(YOUR OBJECTIVE): Filter this material down to the lines that hold "para", copying each one.

(EXTRACTED ENTRIES):
========================
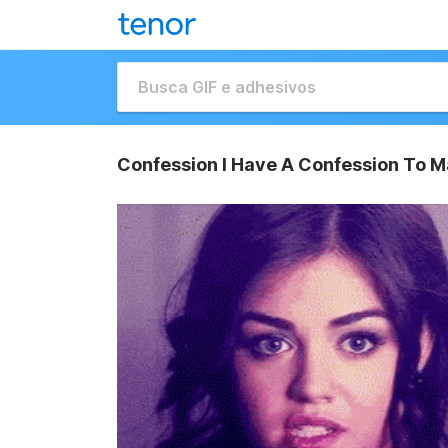
Confession I Have A Confession To M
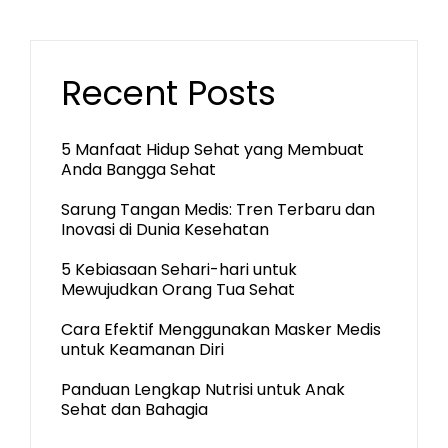
Recent Posts
5 Manfaat Hidup Sehat yang Membuat
Anda Bangga Sehat
Sarung Tangan Medis: Tren Terbaru dan
Inovasi di Dunia Kesehatan
5 Kebiasaan Sehari-hari untuk
Mewujudkan Orang Tua Sehat
Cara Efektif Menggunakan Masker Medis
untuk Keamanan Diri
Panduan Lengkap Nutrisi untuk Anak
Sehat dan Bahagia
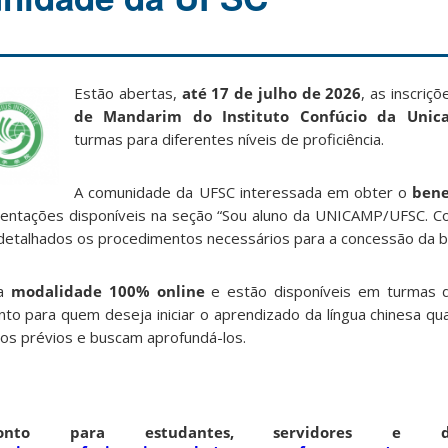
Estão abertas,
até 17 de julho de 2026
, as inscriç
de Mandarim do Instituto Confúcio da Unic
turmas para diferentes níveis de proficiência.
A comunidade da UFSC interessada em obter o
bene
ientações disponíveis na seção “Sou aluno da UNICAMP/UFSC. C
detalhados os procedimentos necessários para a concessão da b
na
modalidade 100% online
e estão disponíveis em turmas do
nto para quem deseja iniciar o aprendizado da língua chinesa qu
os prévios e buscam aprofundá-los.
nto para estudantes, servidores e d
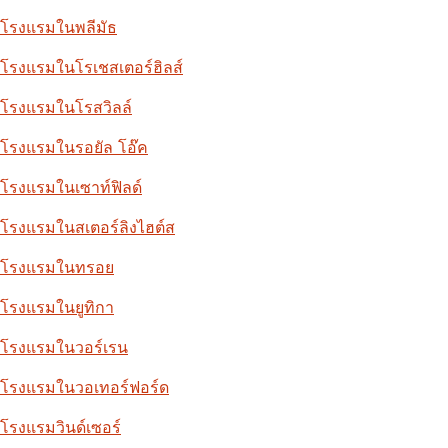
โรงแรมในพลีมัธ
โรงแรมในโรเชสเตอร์ฮิลส์
โรงแรมในโรสวิลล์
โรงแรมในรอยัล โอ๊ค
โรงแรมในเซาท์ฟิลด์
โรงแรมในสเตอร์ลิงไฮต์ส
โรงแรมในทรอย
โรงแรมในยูทิกา
โรงแรมในวอร์เรน
โรงแรมในวอเทอร์ฟอร์ด
โรงแรมวินด์เซอร์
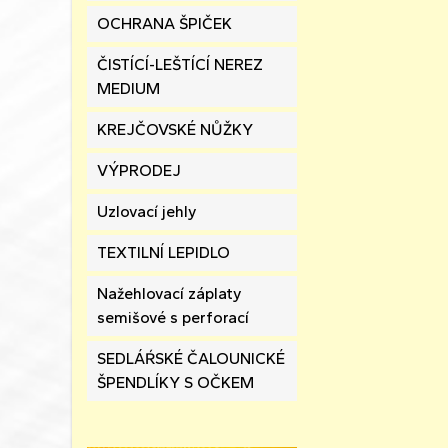
OCHRANA ŠPIČEK
ČISTÍCÍ-LEŠTÍCÍ NEREZ
MEDIUM
KREJČOVSKÉ NŮŽKY
VÝPRODEJ
Uzlovací jehly
TEXTILNÍ LEPIDLO
Nažehlovací záplaty
semišové s perforací
SEDLÁŔSKÉ ČALOUNICKÉ
ŠPENDLÍKY S OČKEM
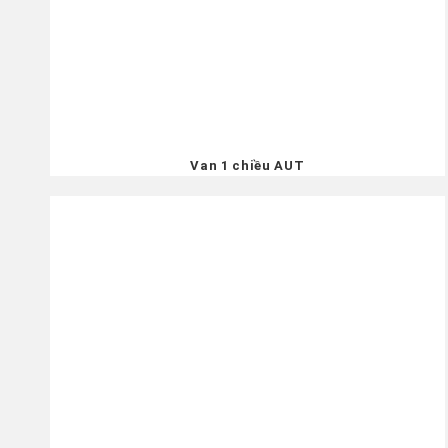
Van 1 chiều AUT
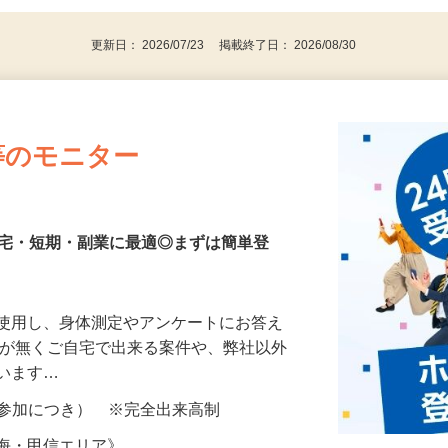
更新日： 2026/07/23 掲載終了日： 2026/08/30
等のモニター
在宅・短期・副業に最適◎まずは簡単登
を使用し、身体測定やアンケートにお答え
所が無くご自宅で出来る案件や、弊社以外
ざいます…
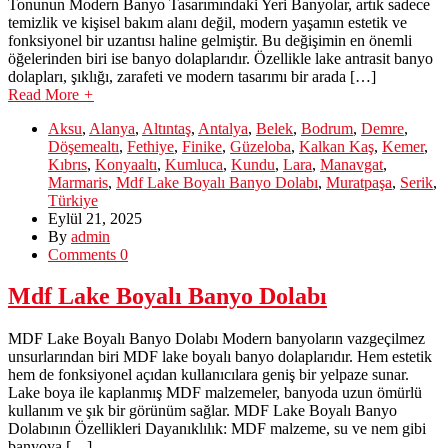
Tonunun Modern Banyo Tasarımındaki Yeri Banyolar, artık sadece
temizlik ve kişisel bakım alanı değil, modern yaşamın estetik ve
fonksiyonel bir uzantısı haline gelmiştir. Bu değişimin en önemli
öğelerinden biri ise banyo dolaplarıdır. Özellikle lake antrasit banyo
dolapları, şıklığı, zarafeti ve modern tasarımı bir arada […]
Read More
+
Aksu
,
Alanya
,
Altıntaş
,
Antalya
,
Belek
,
Bodrum
,
Demre
,
Döşemealtı
,
Fethiye
,
Finike
,
Güzeloba
,
Kalkan Kaş
,
Kemer
,
Kıbrıs
,
Konyaaltı
,
Kumluca
,
Kundu
,
Lara
,
Manavgat
,
Marmaris
,
Mdf Lake Boyalı Banyo Dolabı
,
Muratpaşa
,
Serik
,
Türkiye
Eylül 21, 2025
By
admin
Comments 0
Mdf Lake Boyalı Banyo Dolabı
MDF Lake Boyalı Banyo Dolabı Modern banyoların vazgeçilmez
unsurlarından biri MDF lake boyalı banyo dolaplarıdır. Hem estetik
hem de fonksiyonel açıdan kullanıcılara geniş bir yelpaze sunar.
Lake boya ile kaplanmış MDF malzemeler, banyoda uzun ömürlü
kullanım ve şık bir görünüm sağlar. MDF Lake Boyalı Banyo
Dolabının Özellikleri Dayanıklılık: MDF malzeme, su ve nem gibi
banyoya […]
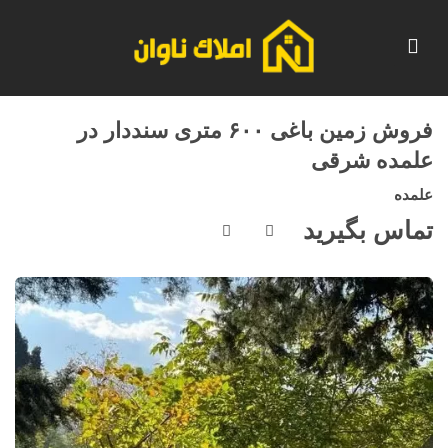
فروش زمین باغی ۶۰۰ متری سنددار در
علمده شرقی
علمده
تماس بگیرید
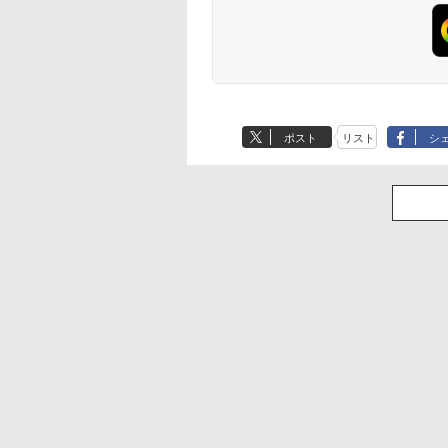
ポスト
リスト
シ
========================
(RESULT):
turmas para diferentes níveis de proficiência.
detalhados os procedimentos necessários para a concessão da b
nto para quem deseja iniciar o aprendizado da língua chinesa qu
nto para estudantes, servidores e d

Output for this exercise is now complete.